The construct validity of the PHQ-9 has been demonstrated in PC patients in many countries, including Spain [
16], Brazil [
17], China [
18], East-Africa [
19], Holland [
20], South-Africa [
21], the US [
22] and others. These studies indicate that the PHQ has a high convergent validity with other depression measures. However, questions have been raised with regard to the optimal cut-off scores for screening to obtain the most accurate results on the PHQ-9. For example, a meta-analysis [
12] suggested that the PHQ-9 presented good screening properties with both the ≥10 cut-off and the “diagnostic algorithm” method, but that the cut-off point may be increased to ≥11 or ≥12 to obtain optimum specificity in some community-based studies. In a recent review, Kroenke et al. [
23] argued against using an inflexible adherence to a single cut-off score; rather, those authors argue that the cut-off should be adjusted to the target population. Manea et al. [
15] found no significant differences in sensitivity or specificity between a cut-off score of 10 and other cut-off scores (ranging from 8 to 11), but suggested that a cut-off of 11 may represent the best trade-off between sensitivity and specificity. Although the optimal cut-off point is controversial and may depend on the target population, the PHQ-9 presents a reasonably good sensitivity and specificity when used as a screening tool, regardless of the precise cut-off point. By contrast, in studies conducted to assess the validity of the “diagnostic algorithm”, results have been more ambiguous. A recent meta-analyses performed to assess 27 validation studies of the PHQ-9 algorithm scoring method in various settings concluded that—in most cases—sensitivity was low but specificity was good [
24]. Similarly, Mitchell et al. [
25] conducted a meta-analysis of 26 publications reporting on 40 individual studies (
n = 26,902 patients), finding that the best estimates of sensitivity and specificity for the PHQ-9 algorithm were 0.57 and 0.93, respectively. So, the PHQ-9 can be used as a screening test using different cut-off scores but the psychometric properties of the “diagnostic algorithm” were not as good.

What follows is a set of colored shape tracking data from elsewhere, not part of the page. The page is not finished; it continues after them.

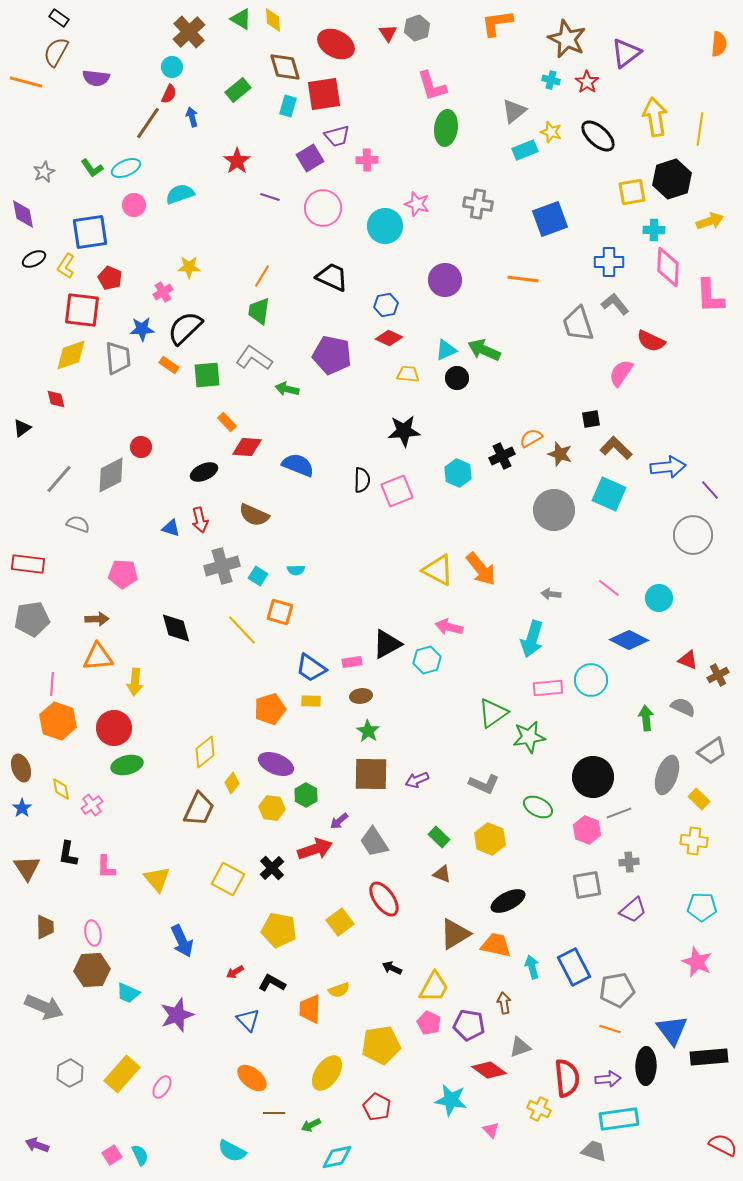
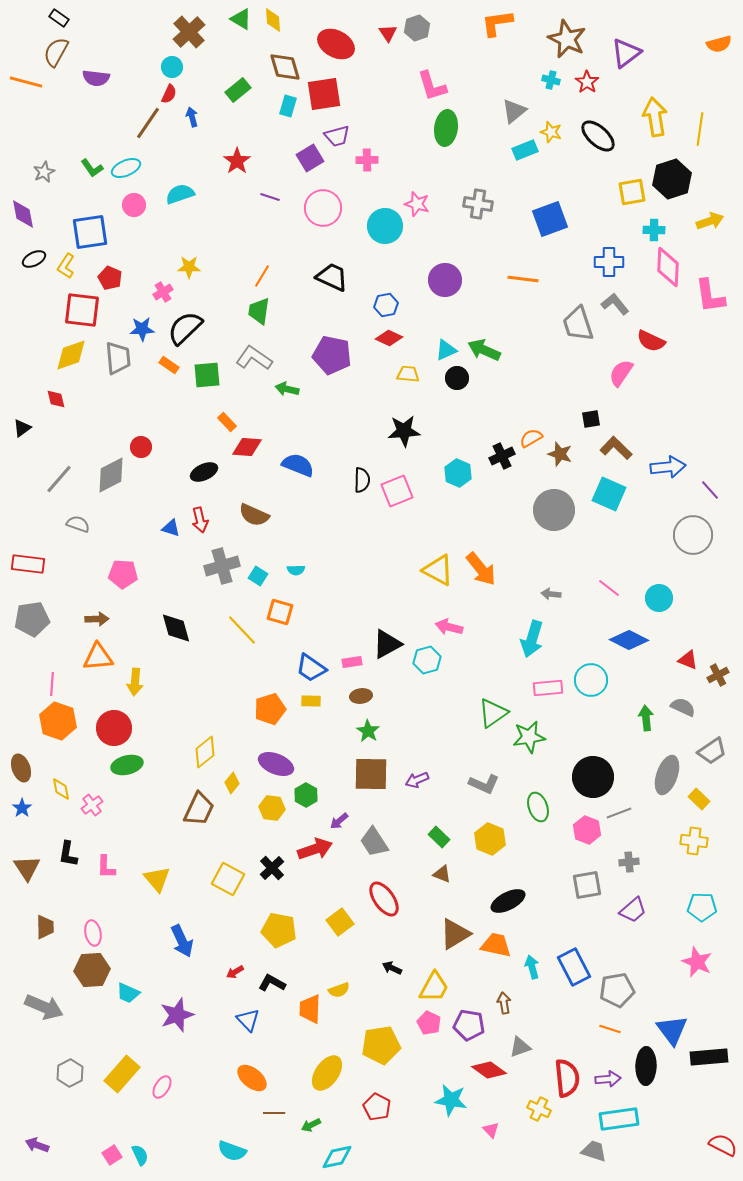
orange semicircle at (719, 44): rotated 70 degrees clockwise
pink L-shape at (710, 296): rotated 6 degrees counterclockwise
green ellipse at (538, 807): rotated 44 degrees clockwise
cyan semicircle at (232, 1151): rotated 8 degrees counterclockwise
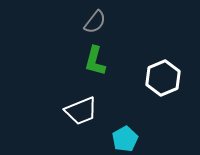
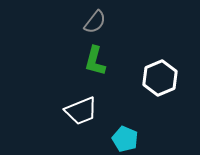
white hexagon: moved 3 px left
cyan pentagon: rotated 20 degrees counterclockwise
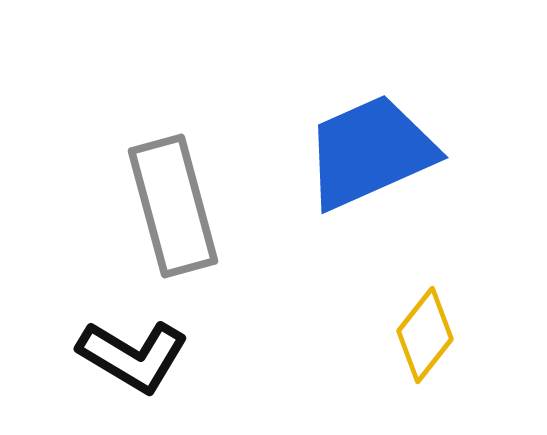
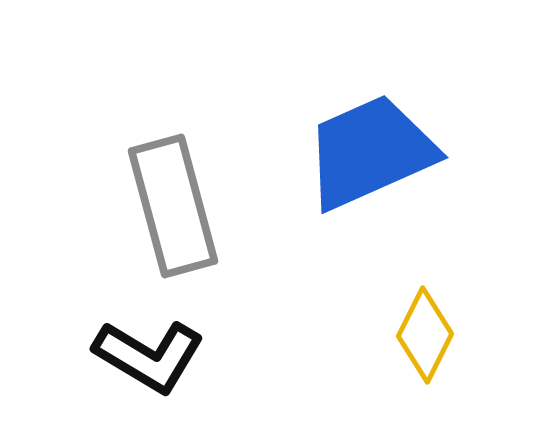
yellow diamond: rotated 12 degrees counterclockwise
black L-shape: moved 16 px right
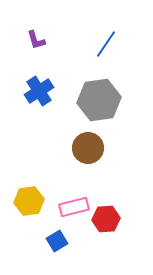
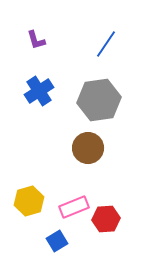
yellow hexagon: rotated 8 degrees counterclockwise
pink rectangle: rotated 8 degrees counterclockwise
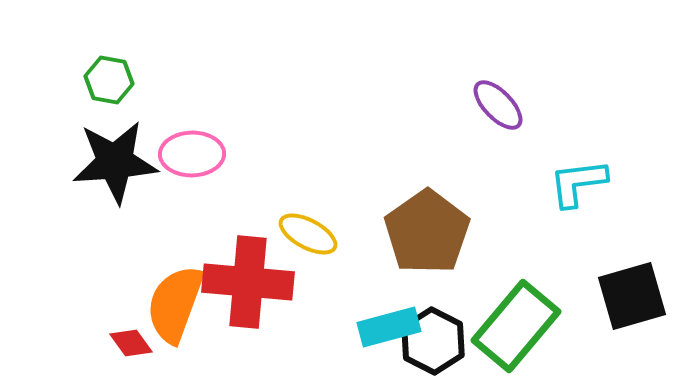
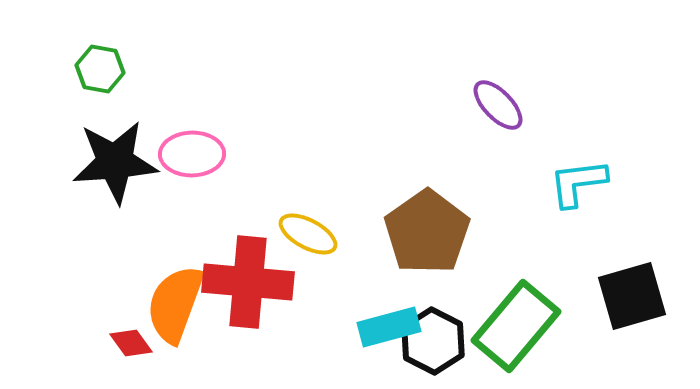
green hexagon: moved 9 px left, 11 px up
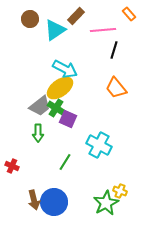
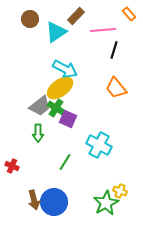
cyan triangle: moved 1 px right, 2 px down
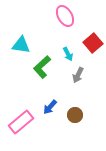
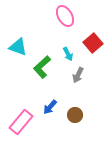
cyan triangle: moved 3 px left, 2 px down; rotated 12 degrees clockwise
pink rectangle: rotated 10 degrees counterclockwise
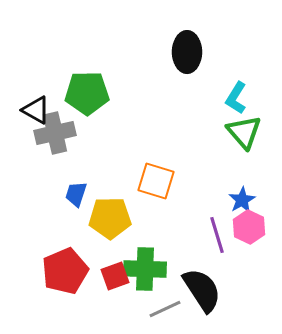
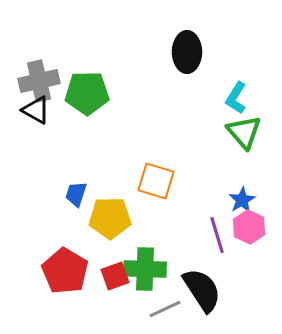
gray cross: moved 16 px left, 52 px up
red pentagon: rotated 18 degrees counterclockwise
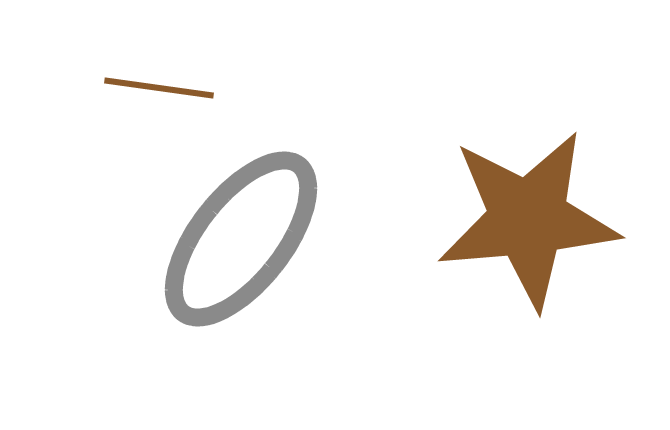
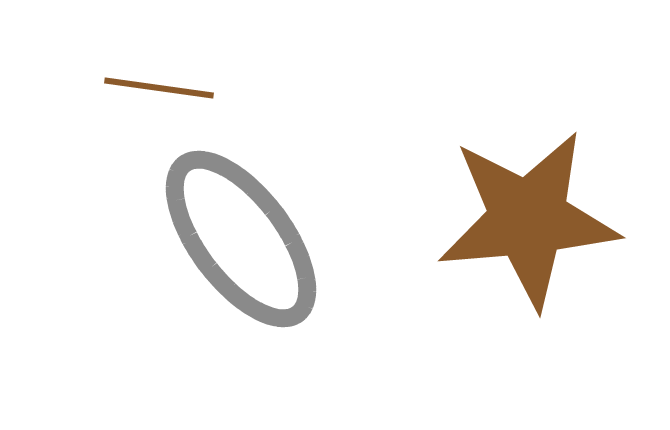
gray ellipse: rotated 75 degrees counterclockwise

Few studies have evaluated the Spanish version of the PHQ-9. The first study by Diez-Quevedo et al. [
26] was conducted to validate the Spanish version of the whole PHQ (including the 9 items for depression) in an inpatient setting, finding that this 9-item part of the PHQ-9 yielded satisfactory sensitivity (0.84) and excellent specificity (0.92) for MDD compared to the gold standard at that time (i.e., the Structured Clinical Interview for DSM-III-R). However, the profile of patients in PC centres is likely to differ substantially from those treated in a psychiatric inpatient setting. A Spanish version of the PHQ-9 has also been evaluated for use in PC centres in Honduras, with all of the linguistic and cultural differences implied by that setting [
27]. However, only one study has focused on a Spanish version of the PHQ-9 for Spain [
16]. In that study, although the sample was obtained from Spanish PC centres, the PHQ-9 was administered by telephone, and thus reported internal consistency of the PHQ-9 applies only to telephone administration. Consequently, little is known about how the PHQ9 performs in Spanish PC centres, nor do we know the optimal cut-off criteria that would be most appropriate in this context in Spain.